Hypothesis testing uses probability to quantify how plausible a parameter value is while controlling the chance of an incorrect inference.
In this section, we discuss hypothesis testing for a population proportion. The framework is the same for a population mean or other population parameters.

Hypothesis testing for a proportion

Null Hypothesis and the Alternative Hypothesis
Computing z-test statistic
Testing Hypothesis using p-value
Testing Hypothesis using Rejection Region
Decision errors (type I, type II)
Testing Hypothesis using confidence intervals
Default significance level 0.05

Hypothesis Testing Framework

- Hypothesis Testing begins with setting up hypotheses.
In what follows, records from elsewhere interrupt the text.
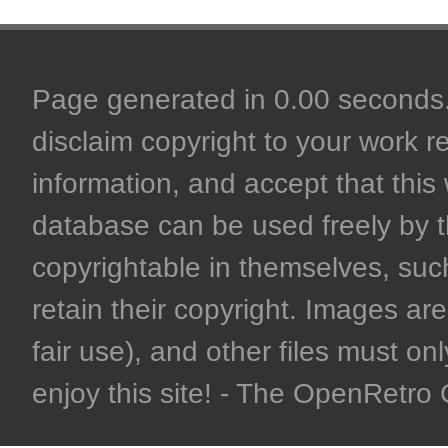
Page generated in 0.00 seconds. 
disclaim copyright to your work r
information, and accept that this 
database can be used freely by 
copyrightable in themselves, such
retain their copyright. Images are 
fair use), and other files must on
enjoy this site! - The OpenRetr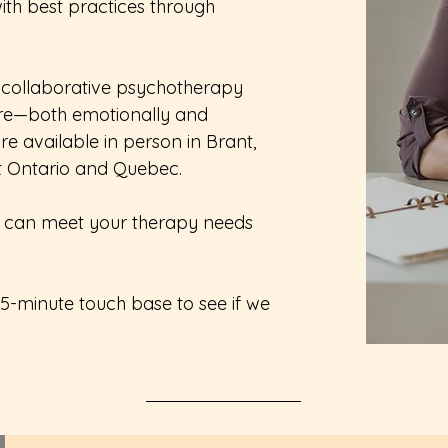
ith best practices through
 collaborative psychotherapy
re—both emotionally and
re available in person in Brant,
t Ontario and Quebec.
you can meet your therapy needs
15-minute touch base to see if we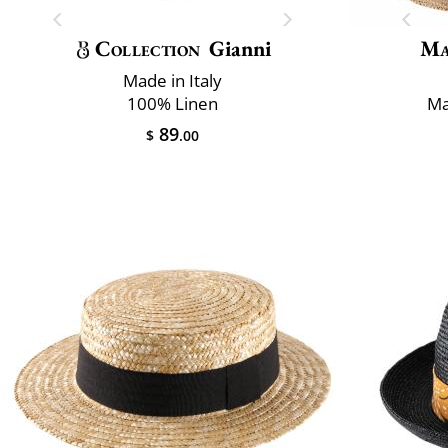
Collection
Gianni
Ma
Made in Italy
100% Linen
Ma
89
$
.00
Each hypothesis test has two hypotheses: the null hypothesis \(H_0\) , the alternative hypothesis \(H_a\).

The null hypothesis represents a skeptical claim to be tested. The null hypothesis is presented as that the parameter takes a particular value.

The alternative hypothesis represents an alternative claim, usually the research question, that is what researcher hopes to test for. The alternative hypothesis is often represented as that the parameter falls in a range of possible values.

The task of hypothesis testing is to use a sample statistic obtained from data to see if there is sufficient (strong) evidence under a preselected significance level to reject the null hypothesis, so that the alternative hypothesis can be substantiated.

Format of hypotheses

* The null hypothesis is always in the form as \[H_0: \text{parameter} = \text{value}. (𝐻_0 \ \text{is read as “ H-naught”})\] * For alternative hypothesis, there are 3 possible forms for \(𝐻_a\)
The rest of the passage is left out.